In order to articulate the /i/ sound, the tongue is high in the mouth and fronted, nearly filling the oral cavity. The artifactual image distortion that occurs when this vowel is sounded is expected to be particularly severe. We are concerned with speech-correlated tissue displacements that modulate the magnetic field in the brain because of the magnetic susceptibility of air and tissue. The tongue is somewhat lowered to articulate the /e/ sound, and the lips and jaw may move. Alternating production of vowel sounds as instructed by the visual cue is expected to require attention by the subject, and the result is stronger fMRI response than repeated production of the same sound. The task-design subtracts the brain response during alternating sound production of the two vowels from the brain response with articulatory muscles held in a neutral position during rest. This design was expected to present an extreme technical challenge: true fMRI response and artifactual response from out-of-field-of-view correlated motion of tissues were expected to be nearly the same in a block trial paradigm. The goal of the study was to develop acquisition strategies that would permit separation of the resulting true and false positives. The task is deliberately intended to be a “worst case scenario.”

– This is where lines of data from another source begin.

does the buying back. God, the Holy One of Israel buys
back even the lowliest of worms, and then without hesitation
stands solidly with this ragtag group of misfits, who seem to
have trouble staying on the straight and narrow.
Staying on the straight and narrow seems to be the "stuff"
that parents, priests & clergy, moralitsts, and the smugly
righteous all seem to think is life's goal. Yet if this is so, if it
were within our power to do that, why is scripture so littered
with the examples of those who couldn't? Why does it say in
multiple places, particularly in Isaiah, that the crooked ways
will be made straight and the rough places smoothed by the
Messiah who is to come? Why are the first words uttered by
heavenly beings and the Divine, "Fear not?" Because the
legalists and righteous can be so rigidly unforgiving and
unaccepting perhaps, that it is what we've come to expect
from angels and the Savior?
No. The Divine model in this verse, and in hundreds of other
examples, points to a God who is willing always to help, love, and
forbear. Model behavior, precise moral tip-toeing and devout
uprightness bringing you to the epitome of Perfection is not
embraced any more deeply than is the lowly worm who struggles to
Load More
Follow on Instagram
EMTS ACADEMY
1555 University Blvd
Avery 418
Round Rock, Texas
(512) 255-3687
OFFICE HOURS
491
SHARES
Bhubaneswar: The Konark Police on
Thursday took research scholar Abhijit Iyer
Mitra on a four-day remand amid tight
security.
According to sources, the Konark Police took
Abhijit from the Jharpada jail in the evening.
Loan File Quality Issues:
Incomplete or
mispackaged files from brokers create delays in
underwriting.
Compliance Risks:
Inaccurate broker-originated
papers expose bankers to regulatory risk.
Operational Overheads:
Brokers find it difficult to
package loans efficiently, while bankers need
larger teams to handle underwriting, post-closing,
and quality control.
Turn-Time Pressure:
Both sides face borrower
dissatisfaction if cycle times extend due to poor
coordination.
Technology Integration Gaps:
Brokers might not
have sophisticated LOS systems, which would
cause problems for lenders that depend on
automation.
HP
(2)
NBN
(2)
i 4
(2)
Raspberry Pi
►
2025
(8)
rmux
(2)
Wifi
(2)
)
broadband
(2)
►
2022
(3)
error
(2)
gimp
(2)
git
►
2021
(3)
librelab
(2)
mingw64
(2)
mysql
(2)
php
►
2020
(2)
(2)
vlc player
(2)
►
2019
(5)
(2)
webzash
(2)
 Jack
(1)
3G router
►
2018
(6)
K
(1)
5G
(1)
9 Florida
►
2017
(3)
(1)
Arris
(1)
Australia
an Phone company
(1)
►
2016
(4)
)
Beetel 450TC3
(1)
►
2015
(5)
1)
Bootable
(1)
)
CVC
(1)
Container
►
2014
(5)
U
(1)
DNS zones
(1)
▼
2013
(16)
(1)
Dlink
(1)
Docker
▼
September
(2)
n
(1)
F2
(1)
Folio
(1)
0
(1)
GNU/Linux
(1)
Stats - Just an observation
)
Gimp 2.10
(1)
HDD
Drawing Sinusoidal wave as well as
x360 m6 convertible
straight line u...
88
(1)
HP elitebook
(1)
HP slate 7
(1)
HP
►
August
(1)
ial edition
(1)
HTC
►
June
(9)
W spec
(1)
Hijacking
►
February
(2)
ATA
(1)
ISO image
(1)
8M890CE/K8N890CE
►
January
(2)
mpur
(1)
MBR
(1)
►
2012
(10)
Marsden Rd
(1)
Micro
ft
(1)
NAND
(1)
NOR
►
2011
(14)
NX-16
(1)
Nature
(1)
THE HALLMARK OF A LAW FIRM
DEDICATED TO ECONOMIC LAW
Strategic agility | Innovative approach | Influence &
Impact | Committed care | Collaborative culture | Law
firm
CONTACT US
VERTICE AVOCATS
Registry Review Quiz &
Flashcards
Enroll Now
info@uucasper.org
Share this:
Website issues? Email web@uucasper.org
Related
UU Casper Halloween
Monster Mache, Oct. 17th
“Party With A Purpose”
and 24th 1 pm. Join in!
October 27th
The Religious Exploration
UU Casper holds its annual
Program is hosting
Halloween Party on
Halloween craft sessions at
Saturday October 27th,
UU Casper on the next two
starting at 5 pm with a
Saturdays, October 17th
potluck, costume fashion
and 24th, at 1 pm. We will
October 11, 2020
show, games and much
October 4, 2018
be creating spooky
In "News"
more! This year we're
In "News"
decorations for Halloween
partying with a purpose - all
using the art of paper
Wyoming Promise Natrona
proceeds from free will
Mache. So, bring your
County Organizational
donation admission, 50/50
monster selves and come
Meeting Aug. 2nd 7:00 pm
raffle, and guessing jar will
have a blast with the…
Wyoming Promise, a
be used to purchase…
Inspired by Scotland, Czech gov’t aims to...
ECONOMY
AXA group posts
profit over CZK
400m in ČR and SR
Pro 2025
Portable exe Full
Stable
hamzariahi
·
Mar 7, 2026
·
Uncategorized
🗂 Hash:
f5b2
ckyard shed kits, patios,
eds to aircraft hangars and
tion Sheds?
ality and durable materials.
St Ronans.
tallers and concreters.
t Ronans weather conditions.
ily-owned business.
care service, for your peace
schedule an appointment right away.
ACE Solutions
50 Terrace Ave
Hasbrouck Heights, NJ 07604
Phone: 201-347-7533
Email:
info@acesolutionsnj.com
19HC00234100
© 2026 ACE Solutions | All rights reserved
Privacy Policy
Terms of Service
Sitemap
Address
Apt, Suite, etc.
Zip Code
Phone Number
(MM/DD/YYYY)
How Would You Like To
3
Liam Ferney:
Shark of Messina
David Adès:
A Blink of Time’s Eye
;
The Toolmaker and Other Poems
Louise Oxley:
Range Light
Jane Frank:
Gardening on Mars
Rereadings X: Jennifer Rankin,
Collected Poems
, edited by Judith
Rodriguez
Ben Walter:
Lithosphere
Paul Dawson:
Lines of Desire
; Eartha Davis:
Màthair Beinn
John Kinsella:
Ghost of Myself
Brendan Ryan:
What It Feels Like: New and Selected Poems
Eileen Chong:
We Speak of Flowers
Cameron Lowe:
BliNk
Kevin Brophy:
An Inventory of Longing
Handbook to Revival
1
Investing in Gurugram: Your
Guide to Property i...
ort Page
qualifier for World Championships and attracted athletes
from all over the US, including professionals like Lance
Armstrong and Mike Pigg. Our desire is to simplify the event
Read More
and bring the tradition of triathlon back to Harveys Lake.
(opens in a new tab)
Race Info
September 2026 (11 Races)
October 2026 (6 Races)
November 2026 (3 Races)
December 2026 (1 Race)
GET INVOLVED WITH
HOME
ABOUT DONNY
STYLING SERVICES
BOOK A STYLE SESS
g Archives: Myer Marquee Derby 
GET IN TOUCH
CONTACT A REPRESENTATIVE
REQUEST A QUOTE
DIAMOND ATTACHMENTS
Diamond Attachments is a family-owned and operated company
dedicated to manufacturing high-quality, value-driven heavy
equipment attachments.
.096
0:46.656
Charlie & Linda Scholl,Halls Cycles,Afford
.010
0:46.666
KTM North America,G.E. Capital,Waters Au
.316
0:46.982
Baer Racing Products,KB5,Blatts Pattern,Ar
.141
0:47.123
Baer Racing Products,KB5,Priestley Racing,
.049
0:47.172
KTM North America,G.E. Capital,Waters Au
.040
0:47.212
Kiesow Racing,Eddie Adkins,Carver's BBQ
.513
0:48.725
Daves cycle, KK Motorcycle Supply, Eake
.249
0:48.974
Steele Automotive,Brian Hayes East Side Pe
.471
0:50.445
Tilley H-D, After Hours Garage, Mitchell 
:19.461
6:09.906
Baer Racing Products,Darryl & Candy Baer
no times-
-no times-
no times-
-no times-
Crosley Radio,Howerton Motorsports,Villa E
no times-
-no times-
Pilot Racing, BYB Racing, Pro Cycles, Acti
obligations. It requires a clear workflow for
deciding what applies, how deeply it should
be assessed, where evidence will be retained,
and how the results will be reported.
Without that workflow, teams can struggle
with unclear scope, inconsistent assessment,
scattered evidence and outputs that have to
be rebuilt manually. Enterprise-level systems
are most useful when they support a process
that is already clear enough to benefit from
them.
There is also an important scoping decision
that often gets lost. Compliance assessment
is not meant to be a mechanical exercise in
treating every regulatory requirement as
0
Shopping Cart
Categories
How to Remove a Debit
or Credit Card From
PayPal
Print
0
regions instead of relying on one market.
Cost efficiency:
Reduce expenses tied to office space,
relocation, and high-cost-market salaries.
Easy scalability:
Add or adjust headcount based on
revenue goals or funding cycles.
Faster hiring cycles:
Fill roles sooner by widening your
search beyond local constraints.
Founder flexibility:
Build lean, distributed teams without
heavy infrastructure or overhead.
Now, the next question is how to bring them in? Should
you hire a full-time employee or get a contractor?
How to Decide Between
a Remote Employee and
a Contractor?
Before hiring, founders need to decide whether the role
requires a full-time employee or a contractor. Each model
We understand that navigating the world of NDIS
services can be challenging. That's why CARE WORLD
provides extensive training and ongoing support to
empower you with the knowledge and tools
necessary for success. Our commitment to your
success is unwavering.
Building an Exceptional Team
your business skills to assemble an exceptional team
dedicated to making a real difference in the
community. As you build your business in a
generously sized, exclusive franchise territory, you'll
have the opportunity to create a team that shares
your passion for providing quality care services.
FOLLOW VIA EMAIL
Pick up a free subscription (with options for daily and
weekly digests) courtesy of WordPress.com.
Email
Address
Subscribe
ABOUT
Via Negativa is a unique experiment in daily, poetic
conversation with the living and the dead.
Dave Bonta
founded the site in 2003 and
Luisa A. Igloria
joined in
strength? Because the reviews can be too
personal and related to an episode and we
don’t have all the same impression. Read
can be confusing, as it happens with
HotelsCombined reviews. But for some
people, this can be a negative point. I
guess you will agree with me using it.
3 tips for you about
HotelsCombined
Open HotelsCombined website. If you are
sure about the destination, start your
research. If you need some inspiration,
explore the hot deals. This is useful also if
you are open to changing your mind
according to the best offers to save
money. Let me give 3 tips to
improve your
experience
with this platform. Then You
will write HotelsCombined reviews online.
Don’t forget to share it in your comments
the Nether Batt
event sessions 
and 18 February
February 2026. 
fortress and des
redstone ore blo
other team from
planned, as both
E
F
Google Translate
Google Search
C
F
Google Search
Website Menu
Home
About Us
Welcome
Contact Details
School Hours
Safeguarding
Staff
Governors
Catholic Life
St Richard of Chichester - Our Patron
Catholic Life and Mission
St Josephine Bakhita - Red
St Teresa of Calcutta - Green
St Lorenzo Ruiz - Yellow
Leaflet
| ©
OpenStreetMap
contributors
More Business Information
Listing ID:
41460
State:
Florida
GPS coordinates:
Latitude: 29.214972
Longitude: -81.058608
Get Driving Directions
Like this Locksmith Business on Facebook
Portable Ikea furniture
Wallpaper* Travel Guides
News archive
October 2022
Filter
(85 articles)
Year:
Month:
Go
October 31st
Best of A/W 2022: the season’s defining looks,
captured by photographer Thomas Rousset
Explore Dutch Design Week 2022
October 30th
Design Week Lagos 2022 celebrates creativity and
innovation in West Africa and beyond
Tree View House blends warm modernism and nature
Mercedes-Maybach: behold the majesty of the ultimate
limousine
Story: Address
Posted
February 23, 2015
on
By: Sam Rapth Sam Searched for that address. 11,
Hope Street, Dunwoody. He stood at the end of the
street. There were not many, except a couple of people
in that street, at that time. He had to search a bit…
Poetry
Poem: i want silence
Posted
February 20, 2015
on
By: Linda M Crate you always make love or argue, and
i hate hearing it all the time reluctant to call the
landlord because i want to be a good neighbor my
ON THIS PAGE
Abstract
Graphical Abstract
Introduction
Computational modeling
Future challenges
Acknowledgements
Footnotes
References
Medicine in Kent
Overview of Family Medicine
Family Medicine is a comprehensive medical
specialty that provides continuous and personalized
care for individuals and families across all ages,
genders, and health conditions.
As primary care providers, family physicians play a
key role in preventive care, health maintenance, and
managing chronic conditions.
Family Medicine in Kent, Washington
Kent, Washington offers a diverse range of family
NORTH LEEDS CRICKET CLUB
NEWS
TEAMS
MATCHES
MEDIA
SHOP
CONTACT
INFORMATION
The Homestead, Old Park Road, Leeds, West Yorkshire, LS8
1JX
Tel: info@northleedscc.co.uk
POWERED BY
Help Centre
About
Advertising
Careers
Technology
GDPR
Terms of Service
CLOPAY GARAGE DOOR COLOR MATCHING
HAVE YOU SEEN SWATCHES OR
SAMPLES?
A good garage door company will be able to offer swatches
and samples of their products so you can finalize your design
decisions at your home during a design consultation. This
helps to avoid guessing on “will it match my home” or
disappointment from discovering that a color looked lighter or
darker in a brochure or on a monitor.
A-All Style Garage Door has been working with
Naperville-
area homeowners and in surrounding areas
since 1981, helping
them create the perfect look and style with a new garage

In addition, this task was expected to activate the motor cortex responsible for articulation but not to activate cortices involved with language. Although this task does not mimic the rapid transitions or the large changes in the oral cavity often present in normal speech, it is still expected to produce severe motion artifacts in the image data. Subjects were instructed to phonate the speech sounds overtly while avoiding rigid head motion. Subjects were also instructed to remain silent and still during the rest periods, which were visually cued by a cross-hair. The visual presentation was programmed in E-Prime (Psychology Software Tools, www.pstnet.com/) and projected onto a translucent screen at the foot of the MRI table. A prism on the head coil allowed the subject to view the screen. Each run lasted 4 minutes and 6 seconds, leading to a 123 image volumes collected per run. Foam pads were used to minimize head motion.
Data Acquisition
Data were acquired on a 3T GE Long Bore Excite MRI scanner (General Electric Healthcare, Waukesha, WI), using an 8-channel array RF head coil. After the scout scan, a T1-weighted spoiled GRASS (SPGR) sequence (TI/TE/FA = 450 ms/3.2 ms/12°, FOV = 24 cm, number of slices = 124, slice thickness = 1.2 mm) was performed to obtain high-resolution images of the whole brain. Next, a high-order autoshimming sequence was performed. Following this, EPI anatomic volumes were acquired covering the whole brain (TR/TE/FA = 4000 ms/30 ms/87°). The fourth and final shots of these short runs were used as base volumes during volume registration of the functional EPI data sets. These EPI anatomic volumes were acquired at four different spatial resolutions (FOV = 25.6 cm, matrix 128 × 128, slice thickness = 3 mm, number of slices = 43; FOV = 19.2 cm, matrix 64 × 64, slice thickness = 4 mm, number of slices = 35; FOV = 25.6 cm, matrix 64 × 64, slice thickness = 4 mm, number of slices = 35; and FOV = 25.6 cm, matrix 64 × 64, slice thickness = 5 mm, number of slices = 28). This protocol resulted in acquisitions with four different voxel dimensions (2×2×3 mm3, 3×3×4 mm3, 4×4×4 mm3, and 4×4×5 mm3).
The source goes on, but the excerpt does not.